Leslie Russell Comcast Media Center

The Comcast Media Center in suburban Denver was conceived by former Tele-Communications Inc. CEO John Malone as a platform for feeding digital TV signals to hundreds of cable headends. That’s still one of its main duties, but under Comcast Corp.’s ownership the CMC has expanded to encompass a range of digital-age activities. One of the latest is directed at the local cable advertising sector, where CMC VP of sales and marketing Leslie Russell thinks the prevailing practice of sending taggable network spots to affiliates via videotape and overnight delivery packages is hopelessly passé – and due to be supplanted.

Was this project born from a dialogue with your ad sales group, Comcast Spotlight?

In a way. They were the first ones to say, ‘Hey, can you help us out with this?’ But it has kind of grown to serving a bigger need in the industry. We’ve come up with the Ad Distribution Network – we’ve learned along the years to stay away from fancy names because all the good ones are taken – and primarily we’re focused on the cable programming networks, and posting their cross-channel spots and their ad-taggable spots.

How does it work?

If I’m an MSO, I log into an MSO-specific page. Essentially it comes up and gives the MSO all of the available networks that are actually posting spots to this site. It’s MSO-specific, so if for instance, OLN was doing a specific promotion with Comcast only, they could post a Comcast-specific spot. If I’m a Comcast AE, and I want to go in and see what E! has to offer, it brings up a thumbnail of all the spots E! has posted to the site. It gives a brief description of what it is, tells you if it’s taggable, and gives you the flight dates recommended. So as an AE I can go in and preview the spot.
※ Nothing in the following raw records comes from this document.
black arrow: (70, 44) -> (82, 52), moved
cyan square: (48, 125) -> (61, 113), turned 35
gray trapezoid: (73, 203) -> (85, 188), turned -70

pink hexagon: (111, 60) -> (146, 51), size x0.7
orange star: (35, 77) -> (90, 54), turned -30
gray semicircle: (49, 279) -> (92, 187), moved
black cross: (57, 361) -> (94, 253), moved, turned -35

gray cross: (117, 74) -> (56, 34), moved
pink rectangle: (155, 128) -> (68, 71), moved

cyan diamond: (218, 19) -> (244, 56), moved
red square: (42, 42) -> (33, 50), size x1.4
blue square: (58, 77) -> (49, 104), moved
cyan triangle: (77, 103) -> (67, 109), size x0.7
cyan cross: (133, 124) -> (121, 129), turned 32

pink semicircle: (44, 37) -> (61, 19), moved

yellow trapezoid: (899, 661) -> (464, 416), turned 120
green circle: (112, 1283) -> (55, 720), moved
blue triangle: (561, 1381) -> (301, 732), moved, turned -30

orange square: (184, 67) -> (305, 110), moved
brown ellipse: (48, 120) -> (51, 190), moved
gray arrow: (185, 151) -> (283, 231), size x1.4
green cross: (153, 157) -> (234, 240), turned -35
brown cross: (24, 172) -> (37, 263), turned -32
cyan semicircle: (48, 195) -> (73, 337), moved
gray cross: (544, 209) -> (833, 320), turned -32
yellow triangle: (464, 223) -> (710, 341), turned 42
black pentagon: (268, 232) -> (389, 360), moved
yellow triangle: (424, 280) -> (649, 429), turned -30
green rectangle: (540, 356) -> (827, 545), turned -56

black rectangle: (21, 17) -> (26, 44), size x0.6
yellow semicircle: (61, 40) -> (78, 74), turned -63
And if it’s a taggable spot, then, you might show it to a client?

What’s intended is that the AE could download the spot onto their laptop and take the laptop out for a presentation. They go out and they sell the client, and they’d come back and download the high-resolution version right into the editing system. So I don’t have to call up and say, ‘Okay great, E!, I want that spot, send me a tape.’

The prevailing approach right now is, there’s literally a stack of tapes on somebody’s desk?

Yes. Whoever typically gets the spots at the system level – it could be an ad sales coordinator – has to compile them. What we’ve heard from the ad sales marketing director is that this portal replaces a stack of tapes in my office that sometimes I can find and sometimes I can’t find. And that stack is replicated in probably thousands of locations.

So who writes checks to you?

The networks. They’ll save money, plus it also gives them a capability to do more dynamic presentation and promotion of their network. It allows the network to be a little bit more spontaneous. As opposed to having to do quarterly reels and monthly reels.

What else is in it for the MSO side?

For an MSO, this system also has a reporting functionality. So if I’m an ad sales manager and I want to go in and see what my ad reps are downloading, or what I assume they’re taking out to sell, I can go on and see what’s going on by network, by spot, whether they previewed it or downloaded it, and who are the reps who did it. It could go as granular as a system or as wide as an MSO.

Are people using now?

Not yet. We recently completed a test with seven major programming groups. And four MSOs, one of which is Comcast, tested the service. Now we’ve just conducted field surveys and other research to see where we need to take it next before rolling it out in the fourth quarter.